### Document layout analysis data
————————

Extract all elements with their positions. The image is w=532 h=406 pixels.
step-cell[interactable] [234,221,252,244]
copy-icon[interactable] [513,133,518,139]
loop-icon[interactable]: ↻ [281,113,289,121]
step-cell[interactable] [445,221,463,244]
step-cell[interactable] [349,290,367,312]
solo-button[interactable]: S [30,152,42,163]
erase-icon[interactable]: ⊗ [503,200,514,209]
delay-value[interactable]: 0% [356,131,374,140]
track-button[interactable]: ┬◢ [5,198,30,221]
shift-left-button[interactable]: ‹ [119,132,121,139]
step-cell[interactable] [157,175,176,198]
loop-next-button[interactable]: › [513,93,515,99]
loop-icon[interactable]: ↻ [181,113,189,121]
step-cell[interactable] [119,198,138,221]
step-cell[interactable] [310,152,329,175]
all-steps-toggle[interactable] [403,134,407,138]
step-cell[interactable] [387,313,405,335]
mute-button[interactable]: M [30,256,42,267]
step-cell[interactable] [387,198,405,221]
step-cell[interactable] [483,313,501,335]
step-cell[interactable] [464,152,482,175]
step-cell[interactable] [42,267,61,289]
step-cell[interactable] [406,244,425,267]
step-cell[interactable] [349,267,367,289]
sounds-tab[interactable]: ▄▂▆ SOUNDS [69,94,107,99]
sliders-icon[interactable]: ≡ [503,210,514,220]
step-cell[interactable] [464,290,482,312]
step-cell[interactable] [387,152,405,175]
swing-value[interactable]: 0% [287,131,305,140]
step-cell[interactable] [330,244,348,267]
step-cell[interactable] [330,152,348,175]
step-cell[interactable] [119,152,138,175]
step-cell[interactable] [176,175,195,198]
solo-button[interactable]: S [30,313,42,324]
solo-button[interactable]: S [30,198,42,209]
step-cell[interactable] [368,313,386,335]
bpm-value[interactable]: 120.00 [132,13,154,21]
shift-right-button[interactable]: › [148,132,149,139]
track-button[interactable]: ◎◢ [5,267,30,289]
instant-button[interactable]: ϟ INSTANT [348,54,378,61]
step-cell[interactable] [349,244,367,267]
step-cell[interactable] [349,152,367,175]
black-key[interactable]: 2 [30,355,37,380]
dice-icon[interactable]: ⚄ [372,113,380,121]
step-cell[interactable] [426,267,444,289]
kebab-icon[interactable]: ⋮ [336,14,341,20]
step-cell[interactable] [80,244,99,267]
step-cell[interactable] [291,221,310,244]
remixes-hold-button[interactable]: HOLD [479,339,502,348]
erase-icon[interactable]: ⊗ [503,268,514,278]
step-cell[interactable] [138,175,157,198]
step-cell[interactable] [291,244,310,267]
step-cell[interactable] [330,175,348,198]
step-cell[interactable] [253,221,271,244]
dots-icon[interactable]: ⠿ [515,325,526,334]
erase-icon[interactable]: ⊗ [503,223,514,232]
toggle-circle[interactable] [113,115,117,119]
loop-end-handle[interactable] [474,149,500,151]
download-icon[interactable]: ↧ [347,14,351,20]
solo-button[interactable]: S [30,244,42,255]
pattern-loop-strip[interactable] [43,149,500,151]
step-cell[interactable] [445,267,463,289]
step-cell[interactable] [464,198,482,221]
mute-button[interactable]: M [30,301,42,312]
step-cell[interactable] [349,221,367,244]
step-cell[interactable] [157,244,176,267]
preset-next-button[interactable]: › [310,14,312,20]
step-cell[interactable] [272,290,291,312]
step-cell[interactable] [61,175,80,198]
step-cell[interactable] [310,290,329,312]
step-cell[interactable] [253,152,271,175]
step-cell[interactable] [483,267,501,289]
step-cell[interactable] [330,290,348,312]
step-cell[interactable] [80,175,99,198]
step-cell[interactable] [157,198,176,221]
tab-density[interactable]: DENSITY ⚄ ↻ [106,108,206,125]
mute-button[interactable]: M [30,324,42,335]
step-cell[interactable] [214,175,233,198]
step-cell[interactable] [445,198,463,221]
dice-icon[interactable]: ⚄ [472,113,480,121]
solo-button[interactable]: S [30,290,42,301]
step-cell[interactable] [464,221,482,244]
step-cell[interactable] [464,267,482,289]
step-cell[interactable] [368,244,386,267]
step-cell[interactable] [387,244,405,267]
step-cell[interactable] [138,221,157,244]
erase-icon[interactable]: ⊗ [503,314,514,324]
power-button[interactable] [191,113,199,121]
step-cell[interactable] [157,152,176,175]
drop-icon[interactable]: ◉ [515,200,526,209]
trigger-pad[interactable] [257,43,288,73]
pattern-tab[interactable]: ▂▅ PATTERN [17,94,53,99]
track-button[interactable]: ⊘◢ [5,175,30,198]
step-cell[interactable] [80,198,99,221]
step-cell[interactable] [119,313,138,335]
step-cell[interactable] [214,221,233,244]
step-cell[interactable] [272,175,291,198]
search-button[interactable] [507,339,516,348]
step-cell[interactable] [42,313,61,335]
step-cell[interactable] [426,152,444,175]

————————

### WORK INSTRUCTIONS
Whenever the word "erase" shows up in a line, that line counts. Say how many lines of the data count, giving the number alone.

### EXERCISE ANSWER
4